• Saved data entries:
***
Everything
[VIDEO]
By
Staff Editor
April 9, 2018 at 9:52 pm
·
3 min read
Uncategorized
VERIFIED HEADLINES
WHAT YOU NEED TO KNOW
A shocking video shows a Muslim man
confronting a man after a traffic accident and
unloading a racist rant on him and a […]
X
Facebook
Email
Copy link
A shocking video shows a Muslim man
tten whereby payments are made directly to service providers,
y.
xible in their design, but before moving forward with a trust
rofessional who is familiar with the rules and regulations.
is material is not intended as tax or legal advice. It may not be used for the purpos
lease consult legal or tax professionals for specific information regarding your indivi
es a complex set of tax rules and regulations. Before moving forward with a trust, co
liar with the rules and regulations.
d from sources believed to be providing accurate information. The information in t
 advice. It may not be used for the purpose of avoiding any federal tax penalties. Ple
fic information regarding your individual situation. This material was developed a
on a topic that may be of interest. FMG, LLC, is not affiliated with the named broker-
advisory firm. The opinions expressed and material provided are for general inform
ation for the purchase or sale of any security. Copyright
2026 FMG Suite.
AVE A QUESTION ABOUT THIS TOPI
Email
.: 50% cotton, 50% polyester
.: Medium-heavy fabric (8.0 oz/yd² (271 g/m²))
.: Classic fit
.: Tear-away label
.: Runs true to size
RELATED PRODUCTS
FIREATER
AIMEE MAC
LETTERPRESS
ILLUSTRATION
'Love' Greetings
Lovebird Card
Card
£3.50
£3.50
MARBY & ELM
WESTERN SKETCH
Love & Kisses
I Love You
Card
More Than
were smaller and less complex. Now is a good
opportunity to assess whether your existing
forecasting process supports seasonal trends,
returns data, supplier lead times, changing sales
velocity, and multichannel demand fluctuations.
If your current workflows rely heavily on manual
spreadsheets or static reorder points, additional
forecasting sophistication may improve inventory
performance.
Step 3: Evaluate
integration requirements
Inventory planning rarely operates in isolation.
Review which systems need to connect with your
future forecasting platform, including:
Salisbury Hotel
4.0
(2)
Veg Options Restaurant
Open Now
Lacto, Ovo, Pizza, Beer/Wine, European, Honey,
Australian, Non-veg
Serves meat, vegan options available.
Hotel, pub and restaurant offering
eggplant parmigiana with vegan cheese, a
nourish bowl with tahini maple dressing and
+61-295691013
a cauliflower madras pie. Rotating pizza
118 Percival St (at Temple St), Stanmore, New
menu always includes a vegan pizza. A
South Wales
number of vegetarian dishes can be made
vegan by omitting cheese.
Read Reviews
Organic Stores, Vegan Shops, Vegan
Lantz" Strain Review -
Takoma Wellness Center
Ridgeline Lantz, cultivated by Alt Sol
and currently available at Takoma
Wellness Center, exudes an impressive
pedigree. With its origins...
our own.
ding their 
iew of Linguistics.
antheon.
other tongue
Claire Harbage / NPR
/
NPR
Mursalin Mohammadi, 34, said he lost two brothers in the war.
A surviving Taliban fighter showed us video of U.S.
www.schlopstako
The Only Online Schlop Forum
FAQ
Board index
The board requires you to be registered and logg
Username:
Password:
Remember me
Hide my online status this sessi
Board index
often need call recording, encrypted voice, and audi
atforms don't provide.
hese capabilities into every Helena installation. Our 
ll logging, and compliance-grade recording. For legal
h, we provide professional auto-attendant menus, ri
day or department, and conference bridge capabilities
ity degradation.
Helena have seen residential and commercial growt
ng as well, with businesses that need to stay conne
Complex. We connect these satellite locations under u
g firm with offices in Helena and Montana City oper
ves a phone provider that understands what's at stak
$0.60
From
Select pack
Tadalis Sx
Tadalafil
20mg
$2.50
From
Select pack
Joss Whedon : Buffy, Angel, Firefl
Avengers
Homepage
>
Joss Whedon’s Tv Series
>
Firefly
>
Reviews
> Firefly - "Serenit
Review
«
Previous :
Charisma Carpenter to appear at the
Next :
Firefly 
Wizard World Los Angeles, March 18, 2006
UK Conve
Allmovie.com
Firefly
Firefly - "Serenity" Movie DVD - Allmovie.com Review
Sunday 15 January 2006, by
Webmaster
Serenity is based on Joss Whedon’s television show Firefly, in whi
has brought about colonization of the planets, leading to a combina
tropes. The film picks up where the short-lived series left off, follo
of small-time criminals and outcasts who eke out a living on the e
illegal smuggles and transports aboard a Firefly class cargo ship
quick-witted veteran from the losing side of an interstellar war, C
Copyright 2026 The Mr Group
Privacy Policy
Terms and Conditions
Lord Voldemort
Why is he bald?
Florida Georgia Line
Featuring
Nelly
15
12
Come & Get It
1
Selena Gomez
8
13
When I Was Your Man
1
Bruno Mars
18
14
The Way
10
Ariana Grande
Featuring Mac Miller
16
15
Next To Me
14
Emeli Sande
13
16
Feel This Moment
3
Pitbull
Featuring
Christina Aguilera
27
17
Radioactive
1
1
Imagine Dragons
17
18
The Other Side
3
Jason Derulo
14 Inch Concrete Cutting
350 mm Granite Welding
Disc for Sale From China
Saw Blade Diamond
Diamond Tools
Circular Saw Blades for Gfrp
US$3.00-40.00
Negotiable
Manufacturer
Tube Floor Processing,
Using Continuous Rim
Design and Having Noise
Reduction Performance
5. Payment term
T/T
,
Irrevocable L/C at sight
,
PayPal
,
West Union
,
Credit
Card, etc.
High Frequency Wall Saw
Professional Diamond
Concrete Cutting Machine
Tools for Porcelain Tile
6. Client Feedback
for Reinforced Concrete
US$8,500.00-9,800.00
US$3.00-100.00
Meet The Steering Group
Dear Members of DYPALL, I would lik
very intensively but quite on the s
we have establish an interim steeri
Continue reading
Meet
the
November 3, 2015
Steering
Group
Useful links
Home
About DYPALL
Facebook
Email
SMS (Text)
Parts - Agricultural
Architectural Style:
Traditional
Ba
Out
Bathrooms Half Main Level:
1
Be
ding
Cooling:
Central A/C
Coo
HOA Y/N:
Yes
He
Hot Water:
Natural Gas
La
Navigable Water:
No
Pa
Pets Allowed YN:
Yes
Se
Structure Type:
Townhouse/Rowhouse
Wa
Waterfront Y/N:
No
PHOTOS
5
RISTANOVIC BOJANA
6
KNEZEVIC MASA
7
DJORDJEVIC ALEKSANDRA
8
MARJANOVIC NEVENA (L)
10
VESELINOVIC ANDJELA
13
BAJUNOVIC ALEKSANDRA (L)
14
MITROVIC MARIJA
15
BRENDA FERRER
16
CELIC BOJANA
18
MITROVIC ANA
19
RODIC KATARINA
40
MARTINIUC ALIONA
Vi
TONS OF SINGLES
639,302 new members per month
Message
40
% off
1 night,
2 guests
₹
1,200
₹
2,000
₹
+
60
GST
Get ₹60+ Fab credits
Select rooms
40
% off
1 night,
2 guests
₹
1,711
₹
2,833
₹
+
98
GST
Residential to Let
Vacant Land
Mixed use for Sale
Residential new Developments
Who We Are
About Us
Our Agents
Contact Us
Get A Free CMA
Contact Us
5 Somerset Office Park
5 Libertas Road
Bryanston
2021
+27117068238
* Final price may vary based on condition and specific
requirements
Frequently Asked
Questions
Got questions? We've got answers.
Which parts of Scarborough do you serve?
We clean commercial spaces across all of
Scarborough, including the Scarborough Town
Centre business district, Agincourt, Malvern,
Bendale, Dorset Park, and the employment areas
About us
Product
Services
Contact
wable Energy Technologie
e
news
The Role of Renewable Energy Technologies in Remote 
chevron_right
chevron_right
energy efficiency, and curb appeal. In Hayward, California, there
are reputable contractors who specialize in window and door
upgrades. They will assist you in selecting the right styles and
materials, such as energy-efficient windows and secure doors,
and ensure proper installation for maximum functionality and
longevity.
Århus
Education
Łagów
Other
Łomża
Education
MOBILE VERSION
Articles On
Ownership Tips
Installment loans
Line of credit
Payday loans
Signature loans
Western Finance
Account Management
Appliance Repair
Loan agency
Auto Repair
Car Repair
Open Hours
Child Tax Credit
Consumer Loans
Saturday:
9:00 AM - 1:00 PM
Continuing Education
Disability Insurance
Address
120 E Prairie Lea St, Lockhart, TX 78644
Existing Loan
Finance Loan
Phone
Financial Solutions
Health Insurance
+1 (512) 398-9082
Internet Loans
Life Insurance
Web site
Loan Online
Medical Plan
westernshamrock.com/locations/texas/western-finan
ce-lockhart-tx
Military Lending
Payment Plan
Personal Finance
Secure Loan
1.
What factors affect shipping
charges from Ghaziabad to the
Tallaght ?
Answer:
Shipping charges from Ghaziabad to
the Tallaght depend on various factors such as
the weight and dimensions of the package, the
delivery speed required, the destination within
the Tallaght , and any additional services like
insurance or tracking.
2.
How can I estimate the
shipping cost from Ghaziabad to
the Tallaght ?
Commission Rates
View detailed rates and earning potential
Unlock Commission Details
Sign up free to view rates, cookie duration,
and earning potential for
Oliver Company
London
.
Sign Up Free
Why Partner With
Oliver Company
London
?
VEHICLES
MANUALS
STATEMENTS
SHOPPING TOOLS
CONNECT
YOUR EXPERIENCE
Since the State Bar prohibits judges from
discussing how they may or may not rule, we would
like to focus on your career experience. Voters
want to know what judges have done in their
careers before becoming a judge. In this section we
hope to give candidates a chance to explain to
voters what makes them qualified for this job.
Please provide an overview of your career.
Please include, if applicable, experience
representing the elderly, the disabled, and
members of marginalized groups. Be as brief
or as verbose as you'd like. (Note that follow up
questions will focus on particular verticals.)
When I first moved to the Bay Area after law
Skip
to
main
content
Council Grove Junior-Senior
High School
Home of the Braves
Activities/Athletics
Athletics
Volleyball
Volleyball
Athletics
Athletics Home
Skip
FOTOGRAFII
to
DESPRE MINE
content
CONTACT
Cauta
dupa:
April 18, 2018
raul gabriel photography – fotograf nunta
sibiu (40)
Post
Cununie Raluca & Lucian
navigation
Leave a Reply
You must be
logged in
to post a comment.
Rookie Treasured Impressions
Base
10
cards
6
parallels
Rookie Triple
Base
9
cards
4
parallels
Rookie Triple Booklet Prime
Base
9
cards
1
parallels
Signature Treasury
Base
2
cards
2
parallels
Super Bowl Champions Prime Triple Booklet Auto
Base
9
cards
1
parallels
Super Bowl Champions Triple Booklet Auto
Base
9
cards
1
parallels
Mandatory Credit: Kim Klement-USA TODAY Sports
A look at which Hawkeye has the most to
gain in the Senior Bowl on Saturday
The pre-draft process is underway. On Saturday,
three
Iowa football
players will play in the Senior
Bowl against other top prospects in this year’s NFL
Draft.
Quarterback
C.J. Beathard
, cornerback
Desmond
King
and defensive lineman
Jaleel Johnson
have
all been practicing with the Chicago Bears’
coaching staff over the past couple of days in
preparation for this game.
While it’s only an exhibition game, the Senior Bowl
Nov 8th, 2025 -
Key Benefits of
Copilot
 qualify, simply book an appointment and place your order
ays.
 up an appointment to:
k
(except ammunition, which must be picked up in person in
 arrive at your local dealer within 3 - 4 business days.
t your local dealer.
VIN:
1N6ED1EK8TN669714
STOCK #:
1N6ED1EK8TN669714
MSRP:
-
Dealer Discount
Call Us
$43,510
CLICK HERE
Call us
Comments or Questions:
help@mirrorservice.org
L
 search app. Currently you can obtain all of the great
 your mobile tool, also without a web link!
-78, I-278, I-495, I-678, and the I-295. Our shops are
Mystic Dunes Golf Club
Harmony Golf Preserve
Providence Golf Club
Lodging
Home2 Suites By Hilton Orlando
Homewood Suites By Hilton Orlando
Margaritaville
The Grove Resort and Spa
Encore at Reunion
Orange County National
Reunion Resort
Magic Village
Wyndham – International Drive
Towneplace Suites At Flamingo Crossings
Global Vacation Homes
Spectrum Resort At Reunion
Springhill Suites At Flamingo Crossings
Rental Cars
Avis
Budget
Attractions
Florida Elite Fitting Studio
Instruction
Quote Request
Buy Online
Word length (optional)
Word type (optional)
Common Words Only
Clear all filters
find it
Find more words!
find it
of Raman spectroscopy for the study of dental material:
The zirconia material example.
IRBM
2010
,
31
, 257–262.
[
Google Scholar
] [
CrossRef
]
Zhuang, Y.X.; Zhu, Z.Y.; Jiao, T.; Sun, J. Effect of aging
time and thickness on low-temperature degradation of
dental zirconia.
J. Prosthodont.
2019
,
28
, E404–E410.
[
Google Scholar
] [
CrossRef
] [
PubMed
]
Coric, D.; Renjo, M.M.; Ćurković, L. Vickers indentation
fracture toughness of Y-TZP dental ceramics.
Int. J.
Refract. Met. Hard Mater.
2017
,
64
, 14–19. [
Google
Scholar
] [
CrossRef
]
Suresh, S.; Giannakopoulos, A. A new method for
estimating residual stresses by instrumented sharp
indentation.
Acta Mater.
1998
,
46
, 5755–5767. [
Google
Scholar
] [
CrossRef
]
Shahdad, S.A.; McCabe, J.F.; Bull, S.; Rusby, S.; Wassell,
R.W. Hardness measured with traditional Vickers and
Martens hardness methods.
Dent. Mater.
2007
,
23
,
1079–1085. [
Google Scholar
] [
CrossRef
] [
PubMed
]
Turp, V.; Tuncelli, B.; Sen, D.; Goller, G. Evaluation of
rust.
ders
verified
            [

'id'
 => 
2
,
***
• EXERCISE REQUIREMENTS: Retype, exactly and in full, the lines above from the one containing "delivery speed required, the" through the one containing "YOUR EXPERIENCE".

• RESPONSE AREA:
delivery speed required, the destination within
the Tallaght , and any additional services like
insurance or tracking.
2.
How can I estimate the
shipping cost from Ghaziabad to
the Tallaght ?
Commission Rates
View detailed rates and earning potential
Unlock Commission Details
Sign up free to view rates, cookie duration,
and earning potential for
Oliver Company
London
.
Sign Up Free
Why Partner With
Oliver Company
London
?
VEHICLES
MANUALS
STATEMENTS
SHOPPING TOOLS
CONNECT
YOUR EXPERIENCE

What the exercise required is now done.